**WHAT IS REQUIRED:**
Take the entries below and print only the lines from the one with "Ne pas oublier les LGBTQIA+" through the one with "誰にでも一度や二度はそんな", exactly as they stand, both ends included.
◆ ◆ ◆
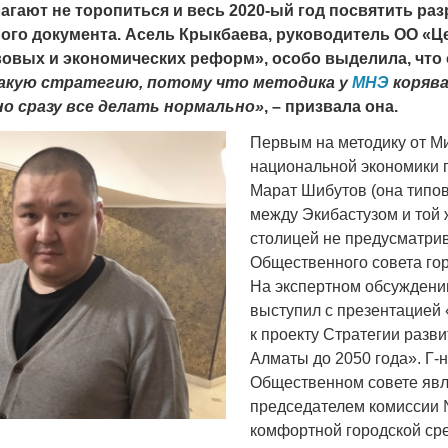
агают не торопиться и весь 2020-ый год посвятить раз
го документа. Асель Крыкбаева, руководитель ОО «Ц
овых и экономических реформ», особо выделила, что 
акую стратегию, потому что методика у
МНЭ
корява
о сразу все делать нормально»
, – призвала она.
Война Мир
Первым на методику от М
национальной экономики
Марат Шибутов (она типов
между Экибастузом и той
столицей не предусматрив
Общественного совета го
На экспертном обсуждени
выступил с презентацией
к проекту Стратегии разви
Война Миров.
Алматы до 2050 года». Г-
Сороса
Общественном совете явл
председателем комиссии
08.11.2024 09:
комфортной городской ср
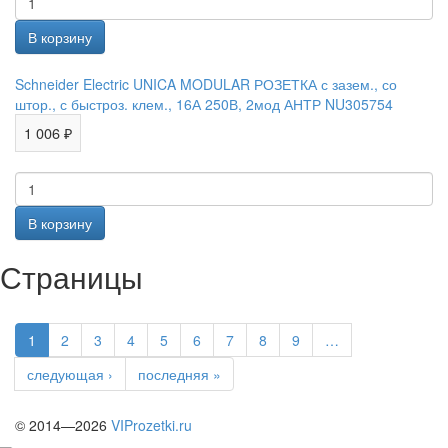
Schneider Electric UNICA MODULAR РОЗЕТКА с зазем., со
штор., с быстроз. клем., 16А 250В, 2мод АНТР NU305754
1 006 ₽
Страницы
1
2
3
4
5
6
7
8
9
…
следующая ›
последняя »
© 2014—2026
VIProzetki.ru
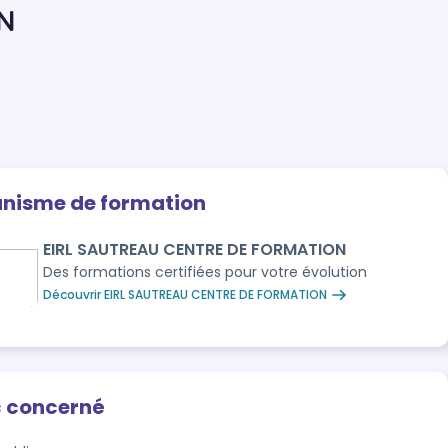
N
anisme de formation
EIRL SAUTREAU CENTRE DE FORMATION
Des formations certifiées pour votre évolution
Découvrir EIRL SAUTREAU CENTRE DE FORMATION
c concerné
◆ ◆ ◆
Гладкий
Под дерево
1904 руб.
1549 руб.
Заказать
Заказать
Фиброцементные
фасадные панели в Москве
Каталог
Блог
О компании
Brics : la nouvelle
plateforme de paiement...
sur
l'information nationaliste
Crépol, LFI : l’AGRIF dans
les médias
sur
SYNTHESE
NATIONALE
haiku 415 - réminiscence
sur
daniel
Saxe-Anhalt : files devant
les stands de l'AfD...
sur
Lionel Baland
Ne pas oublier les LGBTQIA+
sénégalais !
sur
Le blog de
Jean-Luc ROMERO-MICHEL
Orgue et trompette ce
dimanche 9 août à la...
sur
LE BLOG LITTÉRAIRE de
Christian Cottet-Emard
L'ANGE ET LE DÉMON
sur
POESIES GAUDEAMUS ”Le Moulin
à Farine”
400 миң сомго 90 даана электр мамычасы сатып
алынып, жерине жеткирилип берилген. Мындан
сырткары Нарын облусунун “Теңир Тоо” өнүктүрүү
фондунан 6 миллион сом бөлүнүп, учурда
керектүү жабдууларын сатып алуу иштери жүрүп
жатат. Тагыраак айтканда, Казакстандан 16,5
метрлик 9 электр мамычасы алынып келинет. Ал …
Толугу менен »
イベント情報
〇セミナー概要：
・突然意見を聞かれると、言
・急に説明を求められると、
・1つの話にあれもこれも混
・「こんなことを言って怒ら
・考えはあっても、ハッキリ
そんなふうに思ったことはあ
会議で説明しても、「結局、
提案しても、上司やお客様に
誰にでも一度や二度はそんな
◆ ◆ ◆
**PROBLEM SOLUTION:**
Ne pas oublier les LGBTQIA+
sénégalais !
sur
Le blog de
Jean-Luc ROMERO-MICHEL
Orgue et trompette ce
dimanche 9 août à la...
sur
LE BLOG LITTÉRAIRE de
Christian Cottet-Emard
L'ANGE ET LE DÉMON
sur
POESIES GAUDEAMUS ”Le Moulin
à Farine”
400 миң сомго 90 даана электр мамычасы сатып
алынып, жерине жеткирилип берилген. Мындан
сырткары Нарын облусунун “Теңир Тоо” өнүктүрүү
фондунан 6 миллион сом бөлүнүп, учурда
керектүү жабдууларын сатып алуу иштери жүрүп
жатат. Тагыраак айтканда, Казакстандан 16,5
метрлик 9 электр мамычасы алынып келинет. Ал …
Толугу менен »
イベント情報
〇セミナー概要：
・突然意見を聞かれると、言
・急に説明を求められると、
・1つの話にあれもこれも混
・「こんなことを言って怒ら
・考えはあっても、ハッキリ
そんなふうに思ったことはあ
会議で説明しても、「結局、
提案しても、上司やお客様に
誰にでも一度や二度はそんな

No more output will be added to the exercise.